ST. LOUIS (AP) — A federal judge has ruled that some provisions of a St. Louis ordinance banning discrimination based on reproductive health decisions violate the U.S. Constitution and Missouri law.
A lawsuit questioned the city’s 2017 ordinance that bars employers from hiring or firing workers based on whether they have had an abortion, been pregnant outside marriage, or used contraceptives or artificial insemination. Landlords also can’t refuse tenants based on those criteria.
But the judge’s order stopped short of declaring the ordinance unconstitutional.

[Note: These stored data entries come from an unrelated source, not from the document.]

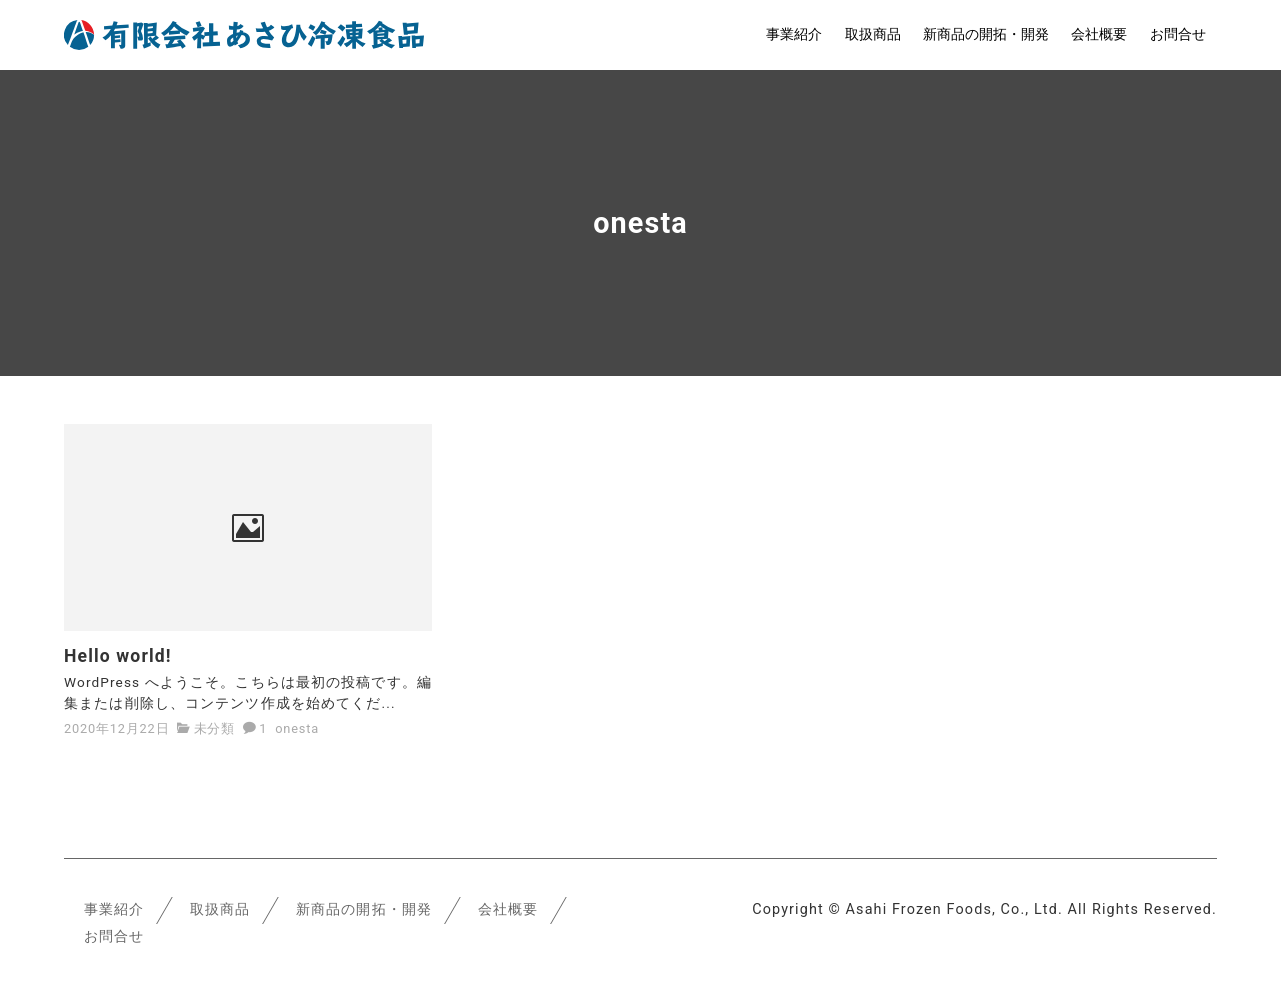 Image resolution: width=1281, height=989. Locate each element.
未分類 (214, 727)
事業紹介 (794, 34)
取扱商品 (873, 34)
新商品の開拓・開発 (986, 34)
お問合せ (1178, 34)
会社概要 (1099, 34)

Judge Audrey Fleissig’s ruling said the ordinance violated the First Amendment rights of Catholic elementary schools and Our Lady’s Inn, a home for pregnant homeless women, by requiring them to employ or house people who are not abortion opponents. She ruled that a provision requiring O’Brien Industrial Holdings LLC, a company operated by a devout Catholic, to offer health care covering abortion and contraception violated Missouri law.

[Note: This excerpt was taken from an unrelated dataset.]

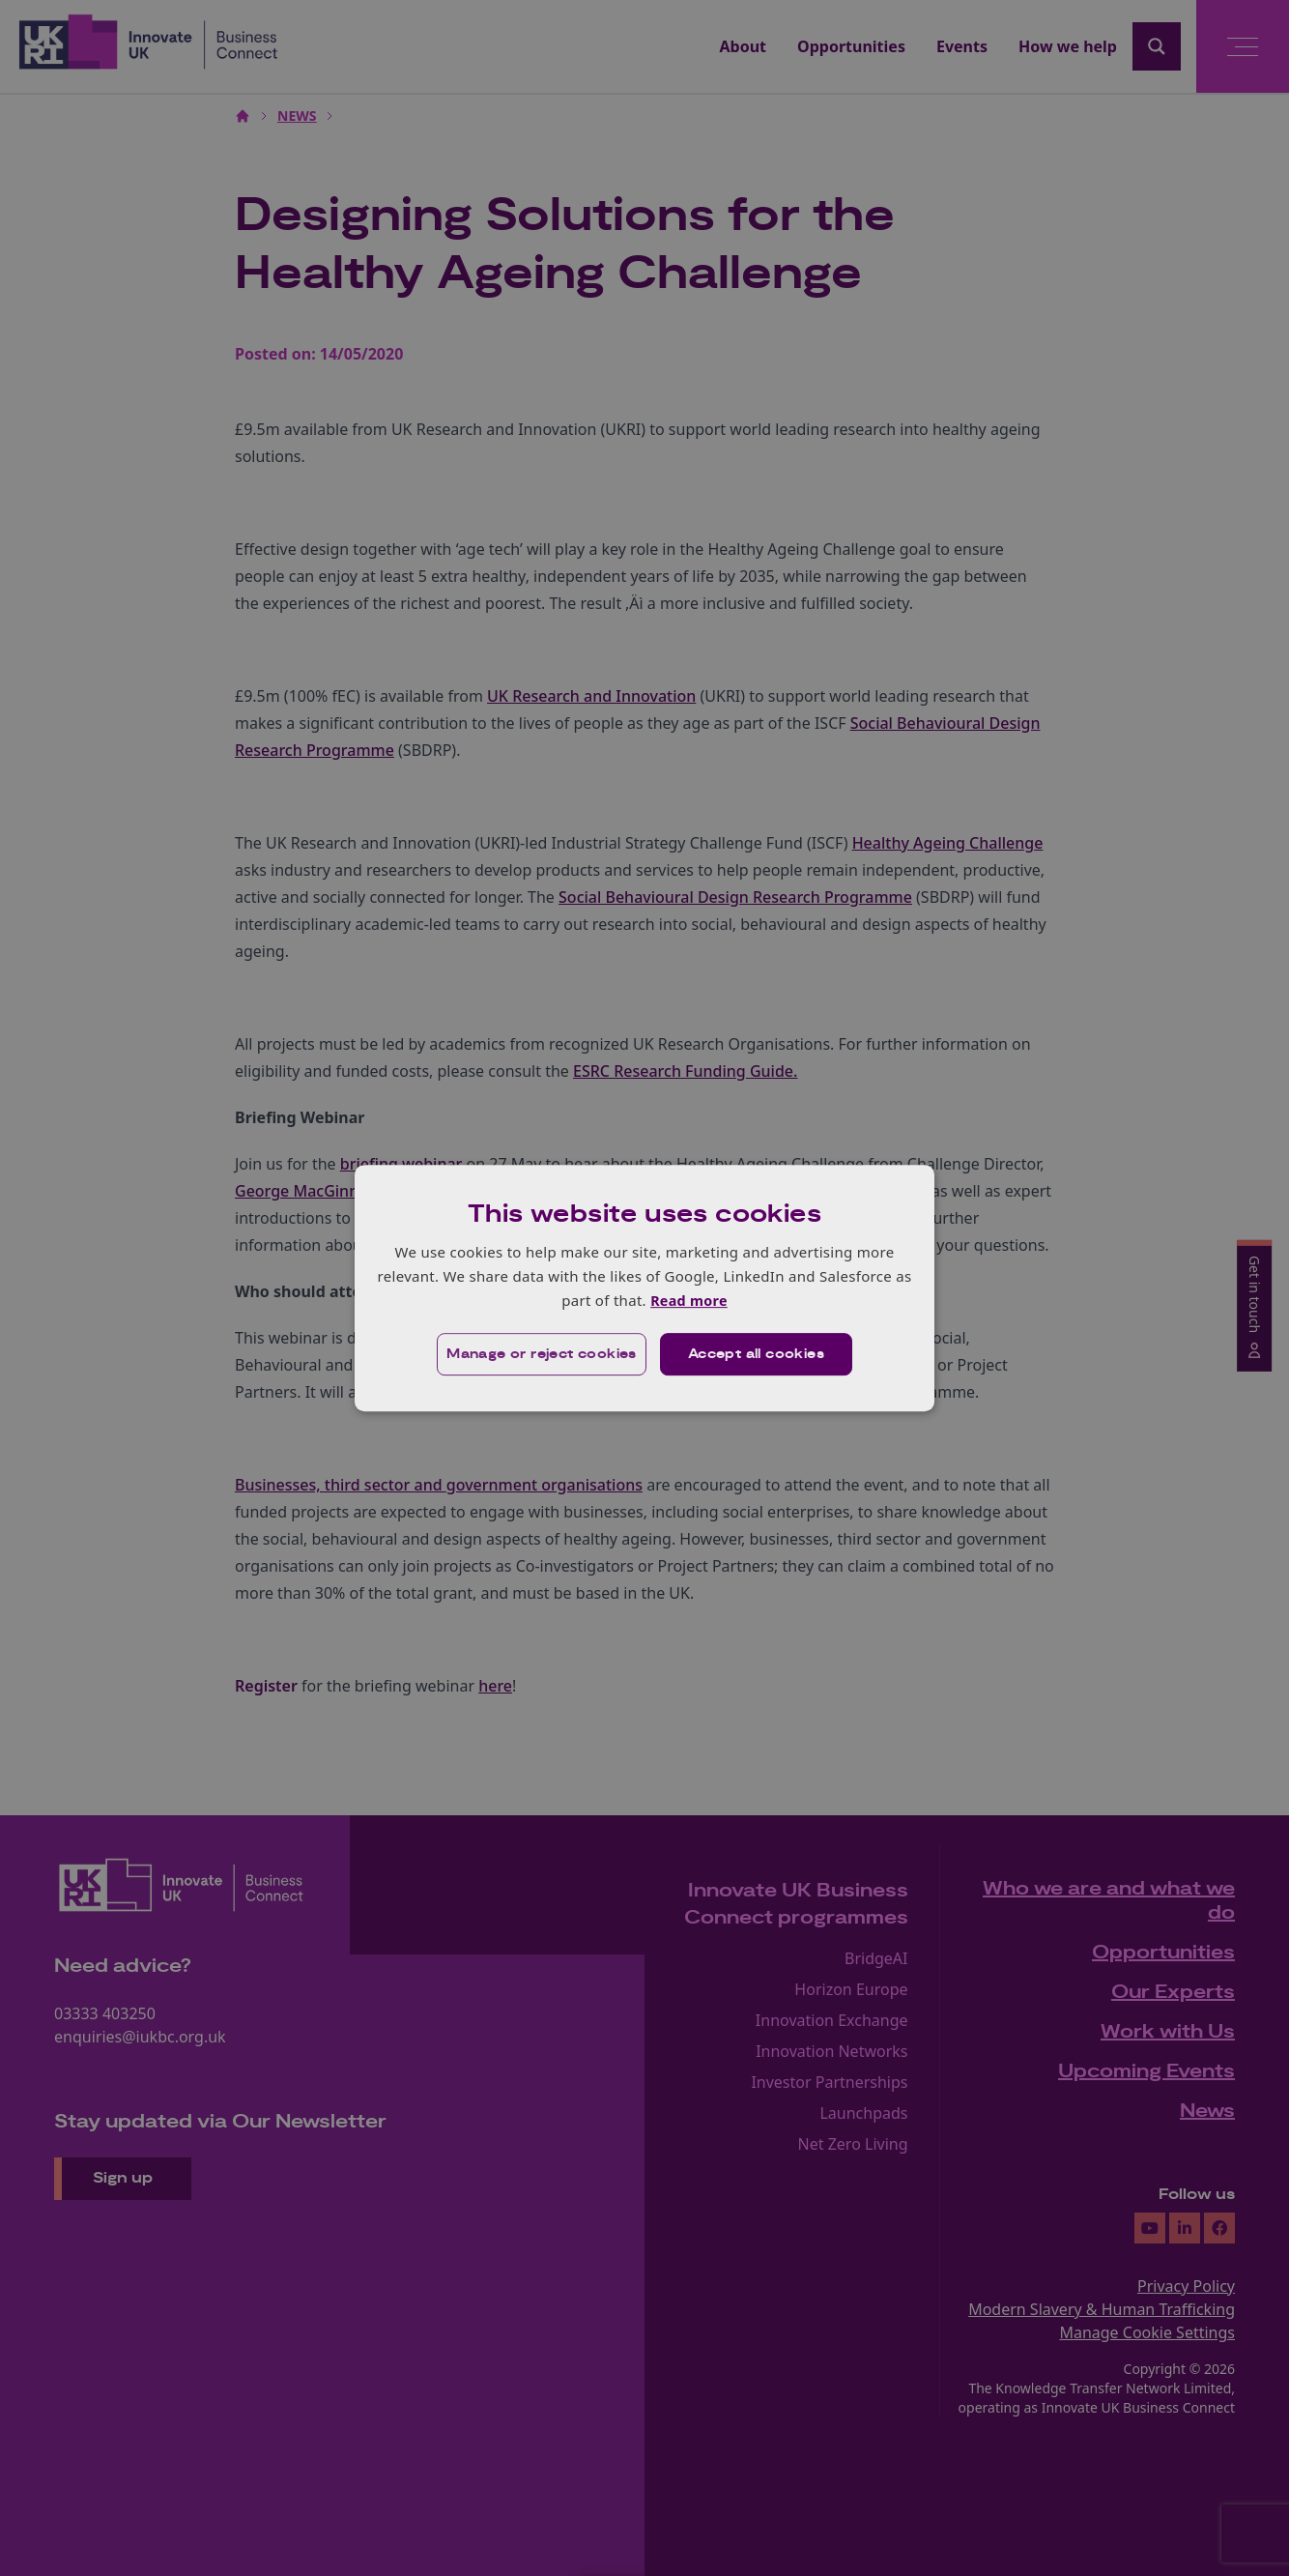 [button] (539, 1355)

But the judge’s order stopped short of declaring the ordinance unconstitutional. Fleissig wrote that it remains valid for organizations that “hold no contrary expressive or religious beliefs.” The ruling, issued Sunday, offered no explanation of how the city should draw that distinction.

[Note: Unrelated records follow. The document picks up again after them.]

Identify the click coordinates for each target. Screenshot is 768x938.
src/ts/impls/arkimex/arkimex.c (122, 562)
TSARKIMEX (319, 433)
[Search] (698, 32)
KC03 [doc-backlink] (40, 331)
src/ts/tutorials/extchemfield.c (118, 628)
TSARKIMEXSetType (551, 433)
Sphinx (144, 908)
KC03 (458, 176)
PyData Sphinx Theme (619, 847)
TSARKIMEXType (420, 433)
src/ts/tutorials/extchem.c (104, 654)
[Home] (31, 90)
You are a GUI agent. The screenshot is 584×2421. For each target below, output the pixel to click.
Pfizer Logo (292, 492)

Attorney Sarah Pitlyk of the anti-abortion law firm the Thomas More Society said the ruling “exposes the law for the sham that it is.” She said in a statement that the ordinance is “an attempt to suppress the viewpoint of those who believe that abortion is harmful or wrong by making it impossible for them to operate in accordance with their beliefs within the City of St. Louis.”
A message seeking comment from Mayor Lyda Krewson’s office wasn’t immediately returned on Thursday.
St. Louis Archbishop Robert Carlson lauded the decision, while Alderwoman Megan Ellyia Green, who sponsored the bill, called it disappointing.
The St. Louis Board of Aldermen adopted the ordinance in February 2017 and the Thomas More Society filed suit three months later on grounds that it could force employers or landlords to go against their religious beliefs. Carlson has called the ordinance “a marker of our city’s embrace of the culture of death,” and said after its adoption that the archdiocese and its affiliates, including the schools, wouldn’t comply.